In 2012, the Company has recorded an accrual for a contingent liability of $2,100, regarding a guarantee that was provided on a basis proportional to the company's ownership interest, in respect of a credit line of one of our investees.

F. COVENANTS

 

In connection with bank credits and loans, including performance guarantees issued by banks and bank guarantees in order to secure certain advances from customers, the Company and certain subsidiaries are obligated to meet certain financial covenants. Such covenants include requirements for shareholders' equity, current ratio, operating profit margin, tangible net worth, EBITDA, interest coverage ratio and total leverage. As a result of recognition of the expense due to the cessation of a program with a foreign customer in December 2011 (See Note 1(C)), as of December 31, 2011, the Company did not meet one of its covenants. Subsequent to the balance sheet date, in March 2012, the banks waived such covenant through March 31, 2013, and accordingly the Company's bank credits and loans were not negatively affected as of December 31, 2011. As of December 31, 2012, the Company met all financial covenants.

 

G. CONTINGENT LIABILITIES AND GUARANTEES

 

As of December 31, 2012, one of the Company's subsidiaries had a project in a total amount of approximately $11,500. The subsidiary provided the Customer advance and performance guarantees related to the abovementioned project in the amount of approximately $2,700. The Company's management, based on the opinion of legal counsel, believes that termination of the above project will not have a material adverse effect on the financial position or results of operations of the Company.

H. CONTRACTUAL OBLIGATIONS

Substantially all of the Company's purchase commitments relate to obligations under purchase orders and subcontracts entered into by the Company.
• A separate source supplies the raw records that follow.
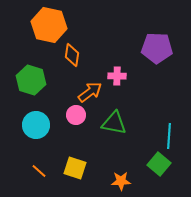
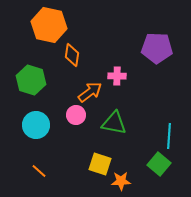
yellow square: moved 25 px right, 4 px up
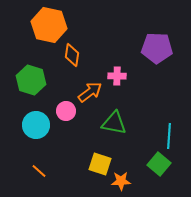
pink circle: moved 10 px left, 4 px up
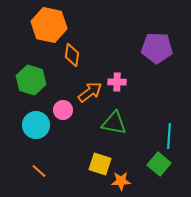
pink cross: moved 6 px down
pink circle: moved 3 px left, 1 px up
These purchase orders and subcontracts are typically in standard formats proposed by the Company, with the subcontracts and purchase orders also reflecting provisions from the Company's applicable prime contract that apply on a flow down basis to subcontractors and vendors. The terms typically included in these purchase orders and subcontracts are consistent with Uniform Commercial Code provisions in the United States for sales of goods, as well as with specific terms called for by its customers in international contracts. These terms include the Company's right to terminate the purchase order or subcontract in the event of the vendor's or subcontractor's default, as well as the Company's right to terminate the order or subcontract for the Company's convenience (or if the Company's prime contractor has so terminated the prime contract). Such purchase orders and subcontracts typically are not subject to variable price provisions. As of December 31, 2012 and 2011, the purchase commitments were $949,000 and $1,026,000, respectively.

I. In order to secure bank loans and bank guarantees in the amount of $1,069,700 as of December 31, 2012, certain Company entities recorded fixed liens on most of their machinery and equipment, mortgages on most of their real estate and floating charges on most of their assets.

J. A lien on the Company's Approved Enterprises has been registered in favor of the State of Israel (see Note 18(A) (3) above).